There are now classes who, freed from the precariousness of everyday life, are
able to envision a future, to plan, to save, and to enjoy aspects of life
enjoyed by the leisured classes in other countries. There are new shopping
malls, and the first mall has opened in Ho. Ghana is going through both an
epidemiological transition as well as a demographic one, as these more affluent
families plan for fewer children.
Much has also been made of the emergence of
non-communicable disease in sub-Saharan Africa. It’s debatable how long these
health problems have been around, as they are not particularly well documented,
but certainly in West Africa, heart disease, hypertension, cancer and diabetes
are prominent in the media. In one newspaper, Hajia Mary Salifu Boforo, MP for
Savelugu and Chair of the Women’s Caucus, is reported discussing Breast Cancer
Awareness Month in October, and she described the discrimination faced by women
diagnosed with breast cancer, and that it’s still seen as a source of shame.
She said that over 20% of women face divorce shortly after diagnosis. There are
many issues to overcome before a full screening programme can be established,
and we all know that breast cancer caught early stands a much better outcome.

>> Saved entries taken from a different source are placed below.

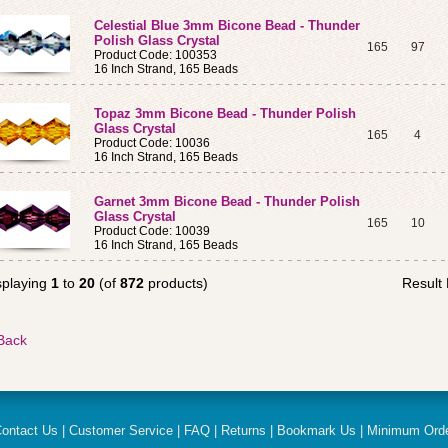
Celestial Blue 3mm Bicone Bead - Thunder
Polish Glass Crystal
165
97
Product Code: 100353
16 Inch Strand, 165 Beads
Topaz 3mm Bicone Bead - Thunder Polish
Glass Crystal
165
4
Product Code: 10036
16 Inch Strand, 165 Beads
Garnet 3mm Bicone Bead - Thunder Polish
Glass Crystal
165
10
Product Code: 10039
16 Inch Strand, 165 Beads
splaying
1
to
20
(of
872
products)
Result
ontact Us
|
Customer Service
|
FAQ
|
Returns
|
Bookmark Us
|
Minimum Ord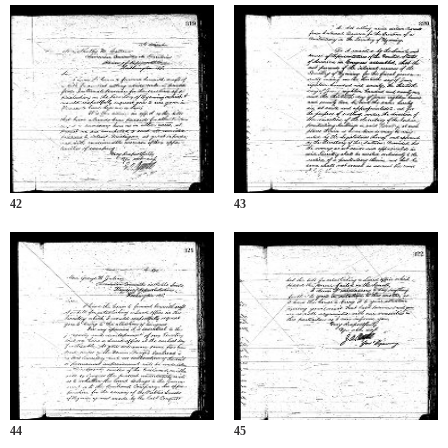
42
43
44
45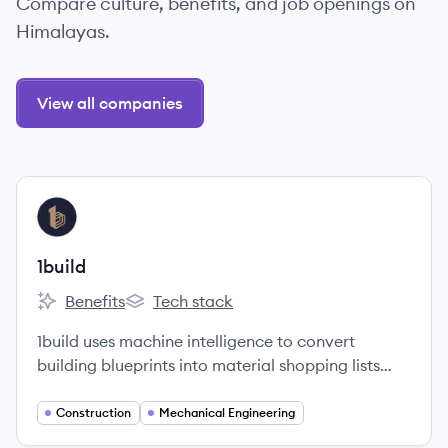
Compare culture, benefits, and job openings on
Himalayas.
View all companies
View company
BU
1build
Benefits
Tech stack
1build's
1build's
1build uses machine intelligence to convert
building blueprints into material shopping lists
and cost estimates.
Construction
Mechanical Engineering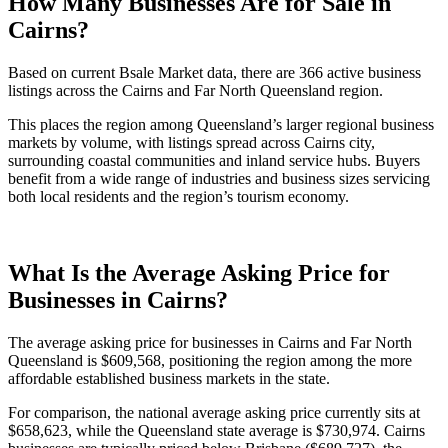
How Many Businesses Are for Sale in
Cairns?
Based on current Bsale Market data, there are 366 active business
listings across the Cairns and Far North Queensland region.
This places the region among Queensland’s larger regional business
markets by volume, with listings spread across Cairns city,
surrounding coastal communities and inland service hubs. Buyers
benefit from a wide range of industries and business sizes servicing
both local residents and the region’s tourism economy.
What Is the Average Asking Price for
Businesses in Cairns?
The average asking price for businesses in Cairns and Far North
Queensland is $609,568, positioning the region among the more
affordable established business markets in the state.
For comparison, the national average asking price currently sits at
$658,623, while the Queensland state average is $730,974. Cairns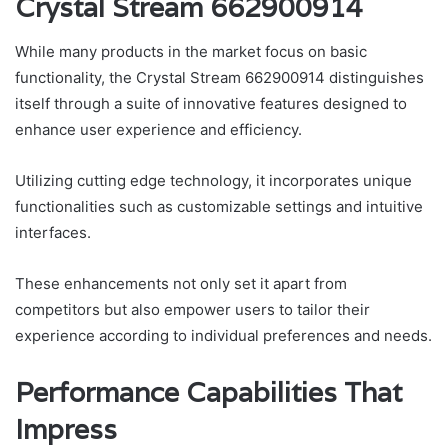
Crystal Stream 662900914
While many products in the market focus on basic
functionality, the Crystal Stream 662900914 distinguishes
itself through a suite of innovative features designed to
enhance user experience and efficiency.
Utilizing cutting edge technology, it incorporates unique
functionalities such as customizable settings and intuitive
interfaces.
These enhancements not only set it apart from
competitors but also empower users to tailor their
experience according to individual preferences and needs.
Performance Capabilities That
Impress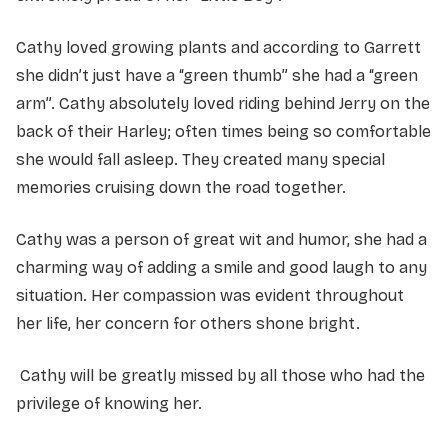
Cathy loved growing plants and according to Garrett
she didn’t just have a “green thumb” she had a “green
arm”. Cathy absolutely loved riding behind Jerry on the
back of their Harley; often times being so comfortable
she would fall asleep. They created many special
memories cruising down the road together.
Cathy was a person of great wit and humor, she had a
charming way of adding a smile and good laugh to any
situation. Her compassion was evident throughout
her life, her concern for others shone bright.
Cathy will be greatly missed by all those who had the
privilege of knowing her.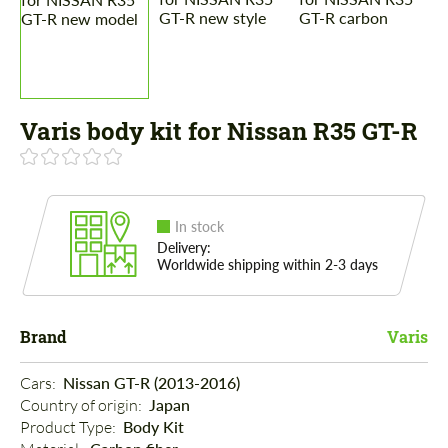
Varis body kit for Nissan R35 GT-R
In stock
Delivery:
Worldwide shipping within 2-3 days
Brand
Varis
Cars: 
Nissan GT-R (2013-2016)
Country of origin: 
Japan
Product Type: 
Body Kit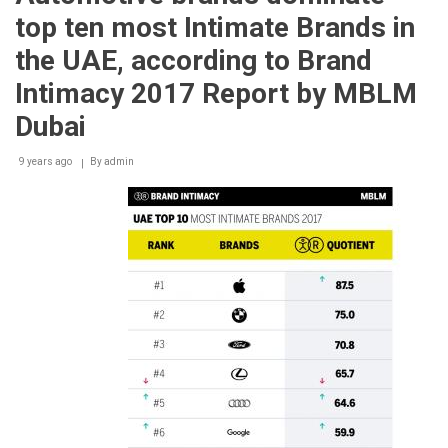
LOVES
top ten most Intimate Brands in
ITS
COMFORT
the UAE, according to Brand
FOOD
Intimacy 2017 Report by MBLM
Dubai
9 years ago
By
admin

Sodzi Sodzi-Tettey had a full-page article
in the Daily Graphic on November 9th calling for more integrated
health programmes to tackle diabetes, obesity, hypertension and cancers. In a
well written and thought provoking article, he refers to a recent paper in the
BMJ by Patricio Marquez and Jill Farrington on how communicable and
non-communicable diseases can be tackled alongside each other in those
countries where both need tackling. It’s interesting to me that an article in
one of the world’s top medical journals has been picked up and translated into
a useful piece of health education in a daily newspaper in Ghana. For the article in the BMJ, see: http://www.bmj.com/content/345/bmj.e5812
These kinds of disease often run alongside
the trappings of a westernized lifestyle, and not all of its characteristics
are to be welcomed. There can be a reduction in overall life satisfaction and
happiness – does being able to shop in a new mall really bring greater well-being?
Maybe it does, but countries like Ghana are clearly on the cusp of needing to
think about what kind of priorities it wants, how to retain its strong Ghanaian,
African identity in a globalizing world, and what well-being means in the
twenty first century. As Kwame Nkrumah said so many years ago, “We shall measure our progress by the
improvement in the health of our people. The welfare of our people is our chief
pride, and it is by this that we ask to be judged.”
Sustainability is an obvious concept to
arise in a global South context, and together with the paradigm drift that
we’re witnessing, into ‘well-being’ alongside ‘health’, the obvious question to
raise is: how can Ghana continue on a path of sustainable well-being for all of its citizens?